Geigi Dinner at Ikinariya
Embrace Japanese elegance and tradition with a geigi dinner at Ikinariya. Geigi is a term for geisha in Niigata—along with other regions in Japan—and refers to Japanese female entertainers who are highly skilled in conversation and traditional performing arts, such as dancing, playing music, and singing. These graceful women typically wear colorful kimono, elaborate hairstyles, and extravagant makeup.
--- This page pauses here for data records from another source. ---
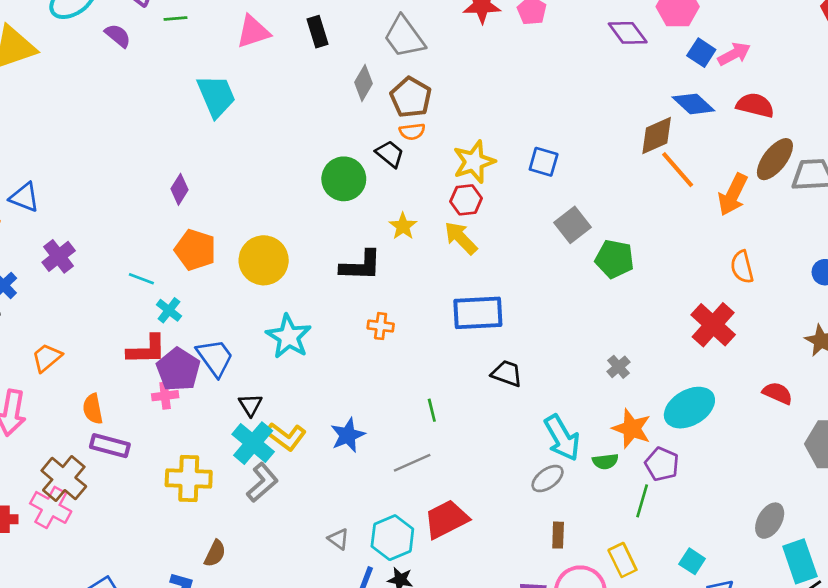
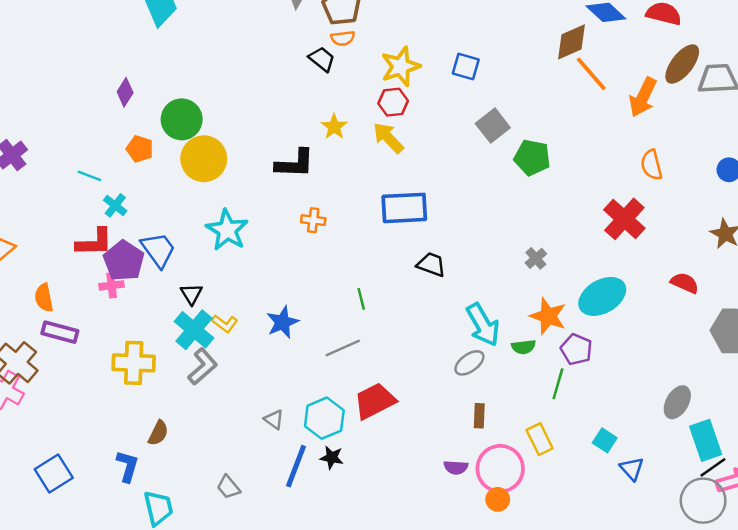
green circle: (344, 179) -> (182, 119), moved
orange pentagon: (195, 250) -> (140, 149), size x0.7
yellow L-shape: (286, 436) -> (225, 324), size x0.7

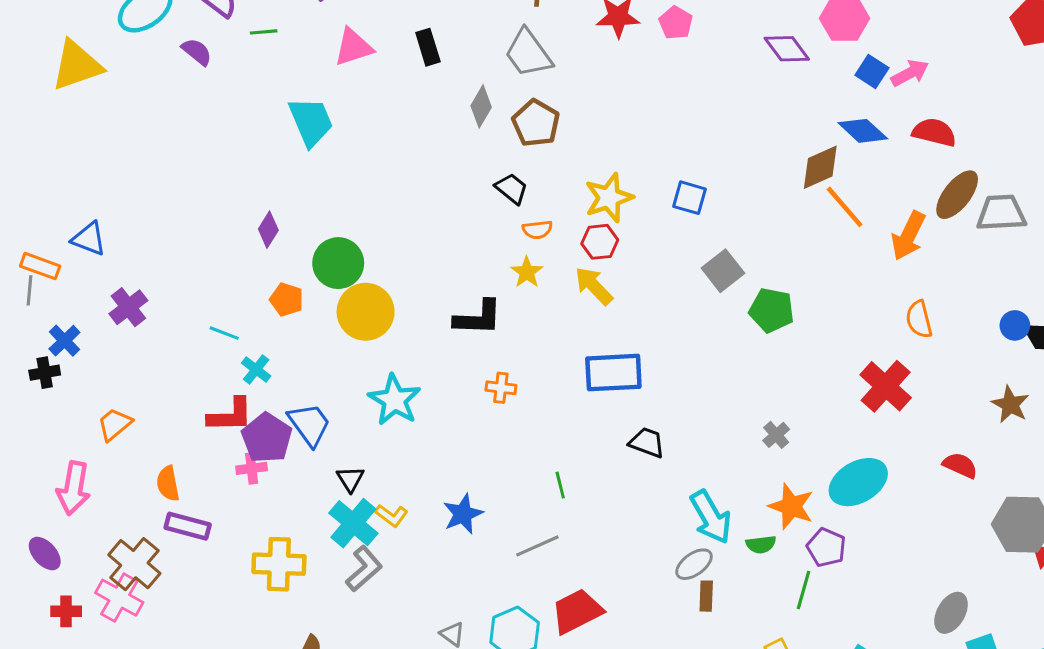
orange semicircle: (343, 38) -> (537, 230), moved
brown rectangle: (479, 416) -> (706, 596), moved

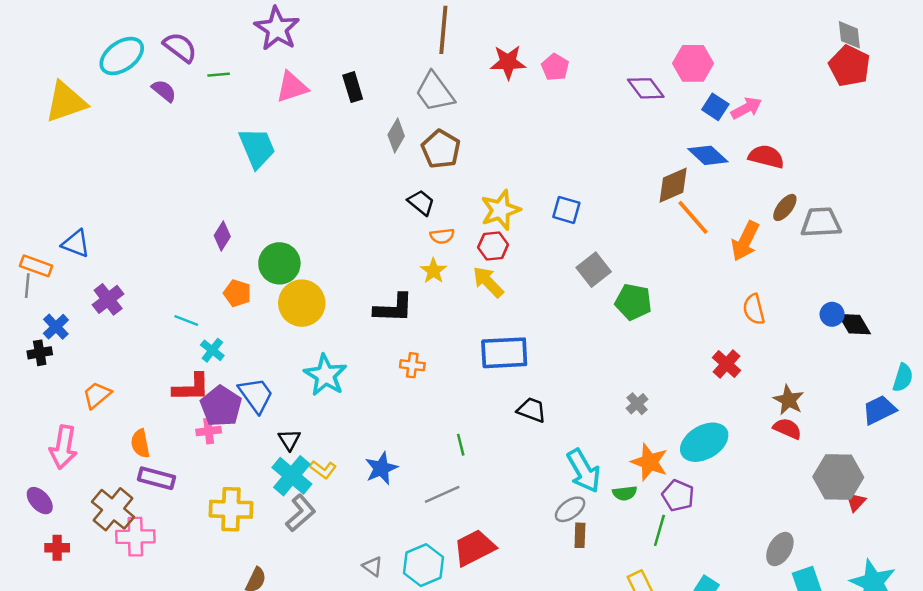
brown ellipse: (957, 195) -> (785, 207), size x0.7
red cross: (886, 386) -> (727, 364), size x0.7
brown star: (1010, 404) -> (789, 400), moved
pink cross: (119, 598) -> (135, 537), moved, turned -30

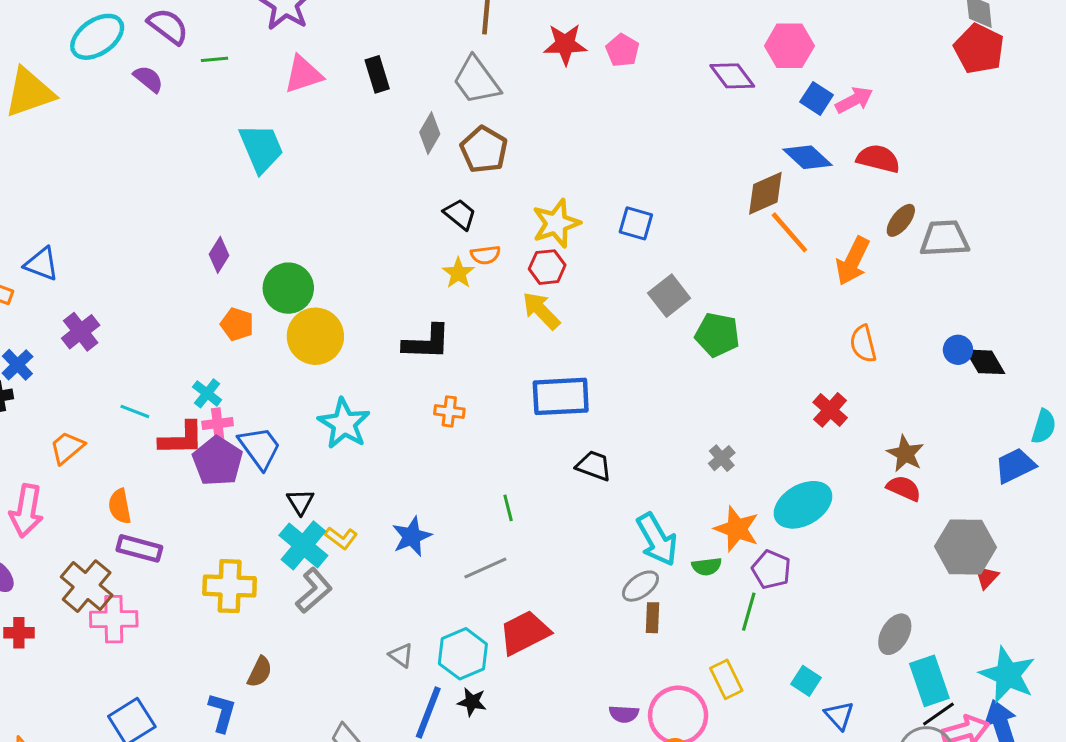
yellow star: (433, 271) -> (458, 273), moved
cyan line: (186, 320) -> (135, 411), moved
pink cross: (209, 431) -> (218, 424), moved

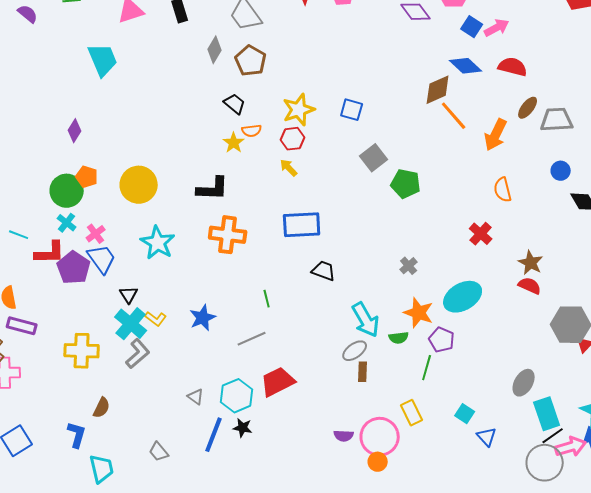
green circle: (288, 288) -> (67, 191), moved
yellow arrow: (541, 311) -> (289, 168), size x0.7
blue circle: (958, 350) -> (561, 171), moved
orange cross: (449, 411) -> (228, 235), size x1.8
pink cross: (218, 424) -> (96, 234), moved, turned -30

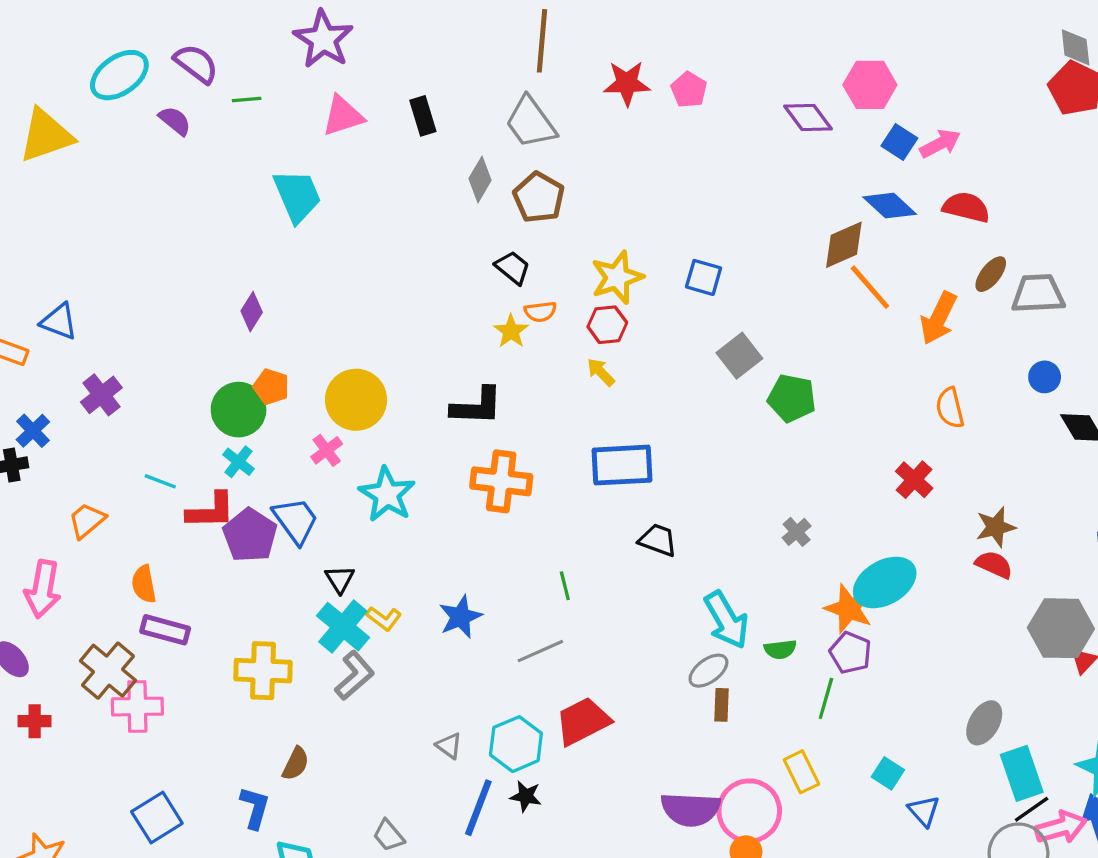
pink cross: (96, 234) -> (327, 450), moved
brown star: (531, 263) -> (996, 527), turned 30
orange star: (419, 313) -> (849, 609), moved
purple semicircle: (344, 436) -> (691, 809), size x1.8

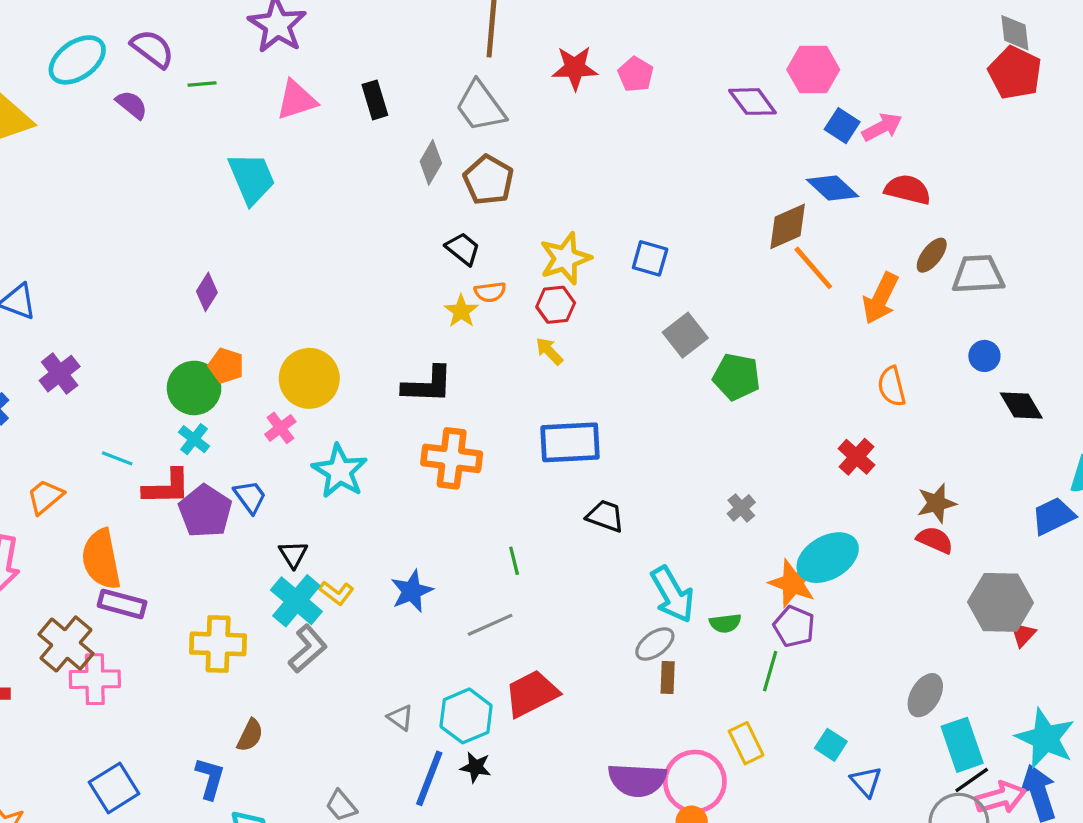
blue trapezoid: (296, 521) -> (250, 497), size x0.7
orange semicircle: (144, 584) -> (101, 559), size x1.6

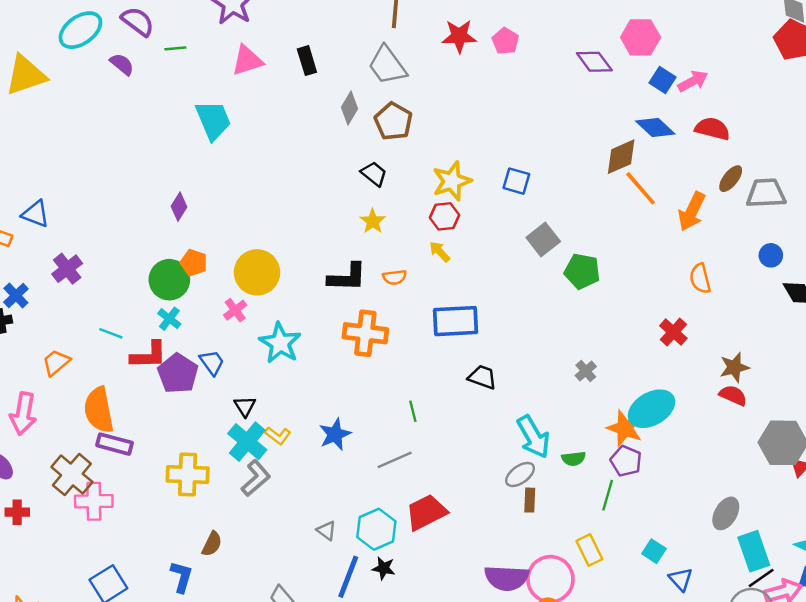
orange semicircle: (490, 292) -> (395, 277), moved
With roots in the Edo period (1603-1867), Niigata’s Furumachi area has long been one of Japan’s famous geisha districts.
At Ikinariya, a restaurant located in this area, you can still experience this preserved culture with kaiseki—traditional multi-course Japanese dinners—and geigi entertainment. The restaurant, which is registered as a Structure of Cityscape importance, perfectly matches the geigi’s refinement with its exquisite Japanese gardens and traditional dining rooms. The beautifully-plated courses feature an array of delectable ingredients that change with the seasons. As you enjoy your meal, the friendly geigi will converse with you (if you do not speak Japanese, an interpreter is helpful), play traditional instruments, sing, dance, and even play games with you! The historic ambience and unparalleled flavors, coupled with the geigi’s kindness and skill, are guaranteed to create a dining experience you will not soon forget.